Frigento è un'incantevole cittadina dell'Alta Irpinia. Conta su circa 4.000 abitanti; il suo centro è situato ad un'altitudine di circa 900 metri, mentre il suo territtorio si estende sino ai 300 metri.
Anche per la stesura di queste note su Frigento, abbiamo la fortuna di poter contare sulla collaborazione del Prof. Edmondo Pugliese.
Il Prof. Pugliese è stato per molti anni sindaco di Mirabella Eclano, ma è nato a Frigento: è grande il suo amore per la sua cittadina di origine, come chiaramente trapela dalle sue parole.
Il Presidente della locale Pro-Loco, Francesco Di Sibio, ci ha fatto poi pervenire un suo articolo su Frigento, che con molto piacere pubblichiamo.



Indice degli argomenti


Frigento: perchè visitarla?

 

Quicampania: Prof. Pugliese, provi a convincere un incerto turista della domenica, a venire a venire qui,  nella sua Frigento.

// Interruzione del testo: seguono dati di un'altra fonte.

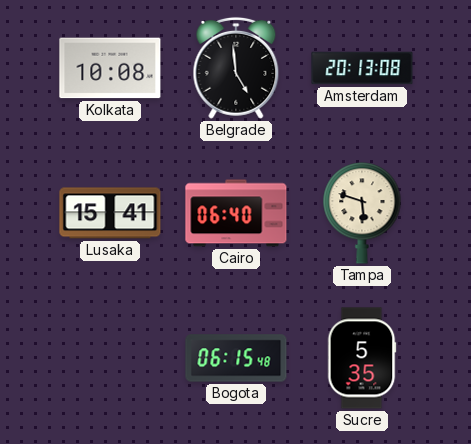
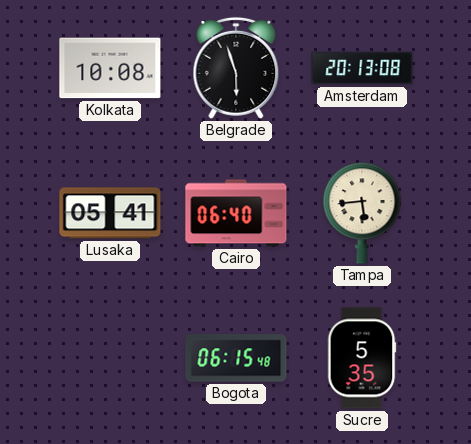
Belgrade: 4:59 -> 5:57
Lusaka: 15:41 -> 05:41
Tampa: 5:48 -> 5:44
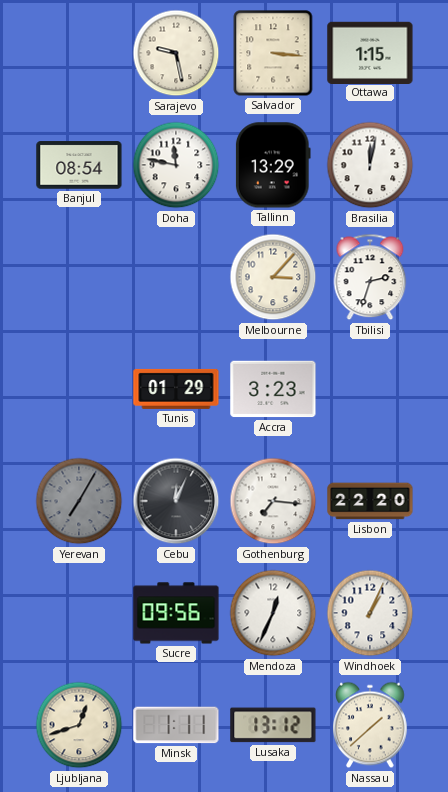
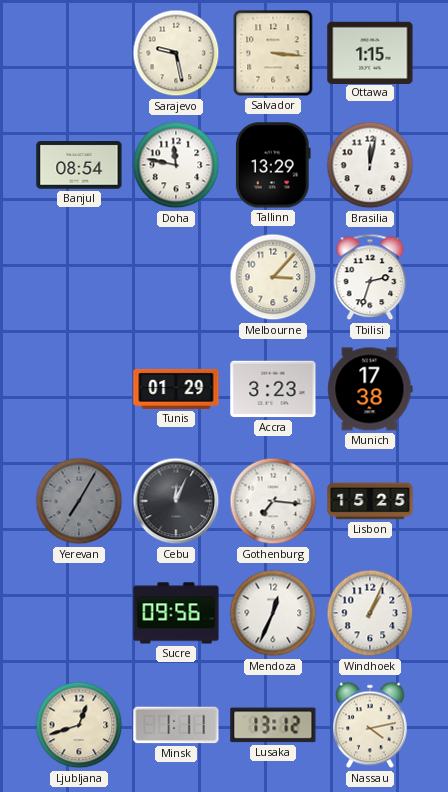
Munich: none -> 17:38
Lisbon: 22:20 -> 15:25
Nassau: 1:38 -> 4:13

Professor Pugliese: Frigento è una cittadina di alta collina o forse di montagna, è a un'altitudine di ben 900 metri.  E' consigliabile per un turismo particolare, io direi d’elite, non nel senso di un turismo ricco, ma nel senso di un turismo selezionato in grado di saper apprezzare l’atmosfera particolare che si respira in questa cittadina.

Frigento: la panoramicissima via Limiti Frigento: la panoramicissima via Limiti
A Frigento, per motivi climatici, è consigliabile venire in primavera o in estate. A Frigento, con la buona stagione, è tutto molto bello: passeggiando per la via Limiti si possono arrivare a vedere oltre 100 comuni di tutta la provincia di Avellino. Frigento è anche una cittadina che ha avuto una sua storia interessante e ha di conseguenza dei monumenti significativi; ad esempio le cisterne romane sono una cosa molto bella da vedere.  Frigento è comunque un museo a cielo aperto, con i suoi vicoli, le sue stradine; un borgo interessante di tipo medioevale, ma che può contare su un'origine romano-sannita. Mentre a Mirabella si vanno a vedere i musei, direi che Frigento è essa stessa un museo, vai in giro e vedi un portale interessante, una lapide per scongiurare il terremoto, tutte cose che danno una lettura di un paese molto bello.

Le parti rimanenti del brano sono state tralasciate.